Mais il n’est pas possible aujourd’hui de demander à une administration fiscale étrangère des listes de détenteurs de comptes bancaires ou de personnes effectuant des opérations via internet.
 
Il y a là une source de progrès majeur dans la détection de la fraude.
 
Il est par ailleurs impératif de poursuivre la pression sur les États et territoires non coopératifs (ETNC) afin qu’ils acceptent de donner des informations à des fins fiscales aux autres États. Pour lutter contre la fraude fiscale, il est nécessaire qu’il n’y ait aucun « trou dans la raquette ». Tous les pays sans exception doivent coopérer. Coopérer ce n’est pas perdre de la substance fiscale, c’est seulement permettre aux autres pays de récupérer les impôts qu’ils auraient dû percevoir.
 
Il faut donc blacklister tous les États sans exception qui hébergent des sociétés off-shore et refusent de donner des informations aux autres États ou ne fournissent pas des réponses utiles (non-désignation du bénéficiaire effectif des titres de sociétés, non-remise des bilans, réponses non pertinentes etc.). Tous ces États doivent être soumis aux sanctions financières particulièrement dissuasives prévues par la loi, ce qui devrait les amener à accepter de coopérer.
 
Pour obtenir le maximum d’informations utiles, il convient aussi d’organiser les échanges entre les administrations et organismes financiers de contrôle (douanes, police, justice, organismes sociaux, TRACFIN, concurrence etc.). Juridiquement, c’est possible mais encore faut-il le faire !
 
Il existe un très bon exemple en la matière. Pour avoir des informations le plus en amont possible et agir de manière concertée pour lutter contre la fraude à la TVA, une force de travail a été mise en place avec l’ensemble des services de l’État concerné. Il s’agit d’un groupe informel d’experts qui se réunissent régulièrement, échangent leurs données et organisent les moyens d’action, notamment les contrôles.
 
Ce type de structure informelle et pragmatique qui fait ses preuves pourrait être étendu à d’autres domaines de la fiscalité, voire organisé sur le plan européen.

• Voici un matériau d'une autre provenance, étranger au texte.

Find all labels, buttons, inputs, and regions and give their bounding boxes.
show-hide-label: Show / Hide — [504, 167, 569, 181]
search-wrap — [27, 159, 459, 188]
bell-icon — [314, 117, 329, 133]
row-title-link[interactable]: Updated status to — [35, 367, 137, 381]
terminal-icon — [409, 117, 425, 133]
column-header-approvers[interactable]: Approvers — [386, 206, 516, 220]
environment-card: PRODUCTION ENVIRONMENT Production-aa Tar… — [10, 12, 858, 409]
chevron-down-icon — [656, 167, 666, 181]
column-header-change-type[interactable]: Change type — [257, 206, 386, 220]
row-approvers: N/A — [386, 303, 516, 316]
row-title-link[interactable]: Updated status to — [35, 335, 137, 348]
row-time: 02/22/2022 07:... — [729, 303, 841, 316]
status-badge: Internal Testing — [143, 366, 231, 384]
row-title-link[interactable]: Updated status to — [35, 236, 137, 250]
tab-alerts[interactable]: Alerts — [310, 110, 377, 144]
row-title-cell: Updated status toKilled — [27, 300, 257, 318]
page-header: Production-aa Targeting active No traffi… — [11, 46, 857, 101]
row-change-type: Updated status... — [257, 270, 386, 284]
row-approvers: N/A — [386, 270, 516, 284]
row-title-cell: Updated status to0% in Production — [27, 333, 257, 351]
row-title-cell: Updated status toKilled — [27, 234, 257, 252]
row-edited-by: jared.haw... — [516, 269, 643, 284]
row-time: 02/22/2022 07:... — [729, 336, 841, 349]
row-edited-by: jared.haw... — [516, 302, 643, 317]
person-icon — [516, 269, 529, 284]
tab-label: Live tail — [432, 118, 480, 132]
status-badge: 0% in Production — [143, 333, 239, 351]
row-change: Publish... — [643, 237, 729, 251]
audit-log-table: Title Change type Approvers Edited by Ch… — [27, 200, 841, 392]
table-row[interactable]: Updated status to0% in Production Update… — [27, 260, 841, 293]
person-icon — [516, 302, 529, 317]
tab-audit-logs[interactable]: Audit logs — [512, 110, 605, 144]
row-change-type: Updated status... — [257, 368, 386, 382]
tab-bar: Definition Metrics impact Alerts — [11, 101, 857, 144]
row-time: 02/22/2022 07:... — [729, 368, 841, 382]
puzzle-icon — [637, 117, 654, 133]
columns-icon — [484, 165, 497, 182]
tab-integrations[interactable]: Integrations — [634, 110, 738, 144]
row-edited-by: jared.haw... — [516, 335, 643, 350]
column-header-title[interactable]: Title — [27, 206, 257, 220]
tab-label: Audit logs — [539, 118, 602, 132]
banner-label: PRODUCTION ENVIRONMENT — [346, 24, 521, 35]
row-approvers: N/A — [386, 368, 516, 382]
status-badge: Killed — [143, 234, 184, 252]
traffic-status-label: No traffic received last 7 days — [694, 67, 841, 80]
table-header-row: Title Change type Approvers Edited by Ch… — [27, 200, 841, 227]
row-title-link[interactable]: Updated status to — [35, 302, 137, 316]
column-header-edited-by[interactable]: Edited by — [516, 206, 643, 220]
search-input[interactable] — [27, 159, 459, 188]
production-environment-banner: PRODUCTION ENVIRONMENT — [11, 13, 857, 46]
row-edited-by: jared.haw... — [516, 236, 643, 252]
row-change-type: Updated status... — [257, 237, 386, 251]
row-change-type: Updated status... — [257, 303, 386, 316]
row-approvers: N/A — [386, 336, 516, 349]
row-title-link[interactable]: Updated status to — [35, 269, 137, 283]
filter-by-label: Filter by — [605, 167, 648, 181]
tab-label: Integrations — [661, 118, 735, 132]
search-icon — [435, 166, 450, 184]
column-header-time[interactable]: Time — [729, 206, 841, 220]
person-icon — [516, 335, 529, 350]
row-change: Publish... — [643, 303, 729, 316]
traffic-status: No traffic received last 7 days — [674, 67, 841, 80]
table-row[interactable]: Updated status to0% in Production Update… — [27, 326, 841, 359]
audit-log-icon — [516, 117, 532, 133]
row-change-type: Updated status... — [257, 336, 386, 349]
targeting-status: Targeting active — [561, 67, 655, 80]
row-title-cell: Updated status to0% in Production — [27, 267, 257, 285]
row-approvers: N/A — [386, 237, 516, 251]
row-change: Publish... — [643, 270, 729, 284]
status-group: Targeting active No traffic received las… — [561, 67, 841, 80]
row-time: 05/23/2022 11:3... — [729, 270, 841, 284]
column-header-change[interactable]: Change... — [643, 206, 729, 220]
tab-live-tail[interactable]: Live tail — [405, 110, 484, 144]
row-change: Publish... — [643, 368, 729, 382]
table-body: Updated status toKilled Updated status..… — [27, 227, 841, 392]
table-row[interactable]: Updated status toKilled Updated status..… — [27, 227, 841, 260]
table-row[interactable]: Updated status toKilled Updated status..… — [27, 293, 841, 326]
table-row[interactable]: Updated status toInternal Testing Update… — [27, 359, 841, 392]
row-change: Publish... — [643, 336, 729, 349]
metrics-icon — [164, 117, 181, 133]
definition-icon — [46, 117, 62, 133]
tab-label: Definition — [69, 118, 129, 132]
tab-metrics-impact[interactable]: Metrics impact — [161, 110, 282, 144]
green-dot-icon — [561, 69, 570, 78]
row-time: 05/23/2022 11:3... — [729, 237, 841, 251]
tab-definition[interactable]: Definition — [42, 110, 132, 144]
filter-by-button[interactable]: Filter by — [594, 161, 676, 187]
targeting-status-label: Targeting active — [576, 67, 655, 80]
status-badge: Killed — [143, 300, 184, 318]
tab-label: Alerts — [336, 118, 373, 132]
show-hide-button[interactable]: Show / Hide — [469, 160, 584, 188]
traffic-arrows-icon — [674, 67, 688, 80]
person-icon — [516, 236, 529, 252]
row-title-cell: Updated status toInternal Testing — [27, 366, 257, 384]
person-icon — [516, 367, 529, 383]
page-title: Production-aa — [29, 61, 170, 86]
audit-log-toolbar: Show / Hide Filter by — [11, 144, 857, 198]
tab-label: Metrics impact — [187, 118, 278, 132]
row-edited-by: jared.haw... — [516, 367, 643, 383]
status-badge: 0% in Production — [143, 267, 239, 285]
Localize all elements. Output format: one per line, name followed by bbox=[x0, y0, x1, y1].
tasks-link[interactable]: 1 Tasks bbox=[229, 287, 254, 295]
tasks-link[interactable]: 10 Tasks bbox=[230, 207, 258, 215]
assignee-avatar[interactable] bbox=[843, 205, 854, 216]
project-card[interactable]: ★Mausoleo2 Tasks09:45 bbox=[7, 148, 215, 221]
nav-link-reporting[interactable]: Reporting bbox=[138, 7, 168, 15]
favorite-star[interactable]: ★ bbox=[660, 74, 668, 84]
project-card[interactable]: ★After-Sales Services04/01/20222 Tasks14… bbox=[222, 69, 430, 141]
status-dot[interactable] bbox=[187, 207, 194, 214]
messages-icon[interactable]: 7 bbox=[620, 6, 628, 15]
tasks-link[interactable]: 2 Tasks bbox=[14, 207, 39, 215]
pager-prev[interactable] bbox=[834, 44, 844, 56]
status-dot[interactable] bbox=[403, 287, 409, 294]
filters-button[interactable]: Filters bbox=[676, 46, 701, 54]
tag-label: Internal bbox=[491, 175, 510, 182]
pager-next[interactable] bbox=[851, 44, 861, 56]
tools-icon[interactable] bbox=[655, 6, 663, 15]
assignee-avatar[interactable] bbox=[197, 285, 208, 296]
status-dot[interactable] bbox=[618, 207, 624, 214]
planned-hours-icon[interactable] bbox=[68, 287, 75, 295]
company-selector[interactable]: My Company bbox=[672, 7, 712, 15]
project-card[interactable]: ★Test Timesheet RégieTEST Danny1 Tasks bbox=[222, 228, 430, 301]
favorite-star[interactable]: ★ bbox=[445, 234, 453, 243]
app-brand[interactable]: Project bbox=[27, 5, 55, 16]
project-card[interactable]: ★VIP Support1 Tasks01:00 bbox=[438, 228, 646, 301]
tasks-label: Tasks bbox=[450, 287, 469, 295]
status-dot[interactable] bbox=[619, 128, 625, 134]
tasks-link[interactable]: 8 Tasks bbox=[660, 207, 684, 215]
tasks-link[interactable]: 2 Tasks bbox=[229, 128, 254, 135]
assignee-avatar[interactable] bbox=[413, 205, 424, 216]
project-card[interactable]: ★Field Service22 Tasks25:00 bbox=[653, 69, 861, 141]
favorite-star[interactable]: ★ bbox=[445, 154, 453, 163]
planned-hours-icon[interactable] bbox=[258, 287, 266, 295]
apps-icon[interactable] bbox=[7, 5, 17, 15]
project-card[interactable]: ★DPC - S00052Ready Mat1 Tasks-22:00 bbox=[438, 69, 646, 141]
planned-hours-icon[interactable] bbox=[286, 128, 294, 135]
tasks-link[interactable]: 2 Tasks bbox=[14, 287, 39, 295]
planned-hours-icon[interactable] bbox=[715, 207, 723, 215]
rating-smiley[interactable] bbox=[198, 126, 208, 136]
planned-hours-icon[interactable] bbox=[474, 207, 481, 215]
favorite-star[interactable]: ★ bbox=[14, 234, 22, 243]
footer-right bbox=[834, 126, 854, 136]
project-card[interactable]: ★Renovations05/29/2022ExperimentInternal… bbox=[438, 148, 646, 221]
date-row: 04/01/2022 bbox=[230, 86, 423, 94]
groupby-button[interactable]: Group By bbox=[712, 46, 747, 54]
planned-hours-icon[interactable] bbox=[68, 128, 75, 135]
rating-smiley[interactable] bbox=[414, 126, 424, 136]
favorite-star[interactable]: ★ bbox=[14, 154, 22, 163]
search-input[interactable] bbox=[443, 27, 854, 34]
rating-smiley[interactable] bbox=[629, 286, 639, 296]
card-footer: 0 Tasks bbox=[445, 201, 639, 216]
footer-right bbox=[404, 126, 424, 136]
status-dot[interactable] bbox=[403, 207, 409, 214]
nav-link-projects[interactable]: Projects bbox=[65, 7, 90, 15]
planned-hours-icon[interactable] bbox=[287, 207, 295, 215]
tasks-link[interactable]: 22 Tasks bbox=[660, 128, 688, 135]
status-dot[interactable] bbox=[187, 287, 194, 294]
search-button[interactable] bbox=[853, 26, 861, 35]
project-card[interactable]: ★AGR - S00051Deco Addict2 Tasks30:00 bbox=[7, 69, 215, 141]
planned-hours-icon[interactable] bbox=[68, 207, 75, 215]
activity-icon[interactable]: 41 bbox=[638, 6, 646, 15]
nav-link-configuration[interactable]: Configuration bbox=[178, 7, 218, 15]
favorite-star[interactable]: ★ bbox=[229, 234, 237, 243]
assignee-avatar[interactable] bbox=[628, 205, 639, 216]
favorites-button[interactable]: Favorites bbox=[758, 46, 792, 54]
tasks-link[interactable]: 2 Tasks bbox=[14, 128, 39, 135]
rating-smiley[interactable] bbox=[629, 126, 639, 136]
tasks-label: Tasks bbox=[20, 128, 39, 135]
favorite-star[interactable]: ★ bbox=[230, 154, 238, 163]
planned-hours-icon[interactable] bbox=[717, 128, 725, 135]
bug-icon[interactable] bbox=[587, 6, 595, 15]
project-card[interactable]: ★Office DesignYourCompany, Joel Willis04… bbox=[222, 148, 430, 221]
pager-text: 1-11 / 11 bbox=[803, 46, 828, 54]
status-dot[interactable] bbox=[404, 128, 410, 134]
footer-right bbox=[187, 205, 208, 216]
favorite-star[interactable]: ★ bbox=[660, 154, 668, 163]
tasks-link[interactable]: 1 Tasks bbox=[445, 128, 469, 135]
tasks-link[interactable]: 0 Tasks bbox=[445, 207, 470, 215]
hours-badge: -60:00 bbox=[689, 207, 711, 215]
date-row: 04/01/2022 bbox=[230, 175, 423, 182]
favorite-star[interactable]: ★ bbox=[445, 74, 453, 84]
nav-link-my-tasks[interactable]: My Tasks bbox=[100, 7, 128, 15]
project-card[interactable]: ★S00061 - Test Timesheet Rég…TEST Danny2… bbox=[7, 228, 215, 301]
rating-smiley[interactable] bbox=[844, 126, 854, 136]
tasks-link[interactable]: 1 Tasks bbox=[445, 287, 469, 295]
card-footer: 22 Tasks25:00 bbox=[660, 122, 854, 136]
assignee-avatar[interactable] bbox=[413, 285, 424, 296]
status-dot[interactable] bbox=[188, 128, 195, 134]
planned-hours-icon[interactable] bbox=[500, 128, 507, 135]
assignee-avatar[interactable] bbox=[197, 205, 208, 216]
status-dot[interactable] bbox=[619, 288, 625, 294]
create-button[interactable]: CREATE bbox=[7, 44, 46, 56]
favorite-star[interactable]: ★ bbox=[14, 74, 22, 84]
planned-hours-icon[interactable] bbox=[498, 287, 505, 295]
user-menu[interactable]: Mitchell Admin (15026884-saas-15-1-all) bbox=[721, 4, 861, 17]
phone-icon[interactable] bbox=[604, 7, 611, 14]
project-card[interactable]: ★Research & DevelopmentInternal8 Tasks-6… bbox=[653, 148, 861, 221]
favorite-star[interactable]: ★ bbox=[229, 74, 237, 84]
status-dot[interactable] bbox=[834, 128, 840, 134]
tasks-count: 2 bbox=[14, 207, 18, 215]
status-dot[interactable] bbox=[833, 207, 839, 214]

b. Des informations reçues automatiquement

La Justice, certains services de l’État et organismes indépendants sont tenus de fournir à l’administration fiscale des informations sur les dossiers dont ils ont connaissance et qui comportent un risque de fraude fiscale.
 
C’est principalement le cas de l’autorité judiciaire, de TRACFIN et de l’ACPR (Autorité de
contrôle prudentiel et de résolution). Ces informations fournies spontanément sont extrêmement précieuses pour lutter contre la fraude fiscale.
 
Par ailleurs, les entreprises et de nombreux organismes doivent automatiquement fournir des informations qui vont permettre à l’administration fiscale de vérifier que les revenus perçus par les contribuables ont été correctement déclarés.
 
C’est le cas par exemple des employeurs, des organismes sociaux et des banques dont les informations vont alimenter la déclaration de revenus préremplie. Ensuite, il y a moins d’espace pour la fraude et les contribuables y trouvent leur compte puisque l’obligation déclarative est simplifiée.
 
Dans cette logique, à compter de 2019, les plates-formes internet devront déclarer les revenus de leurs utilisateurs automatiquement à l'administration fiscale.
 
D’autres types d’informations fournies par les tiers alimentent des fichiers essentiels pour lutter contre la fraude : le fichier des comptes bancaires FICOBA, depuis 2016 le fichier des contrats d’assurance-vie FICOVIE, le registre des trusts etc. Plus fort encore, depuis septembre 2017, 49 pays et 53 supplémentaires à compter de septembre 2018 fournissent et vont fournir automatiquement à la France tous les éléments utiles sur les comptes bancaires et les assurances vie détenus par les ressortissants français dans ces États. 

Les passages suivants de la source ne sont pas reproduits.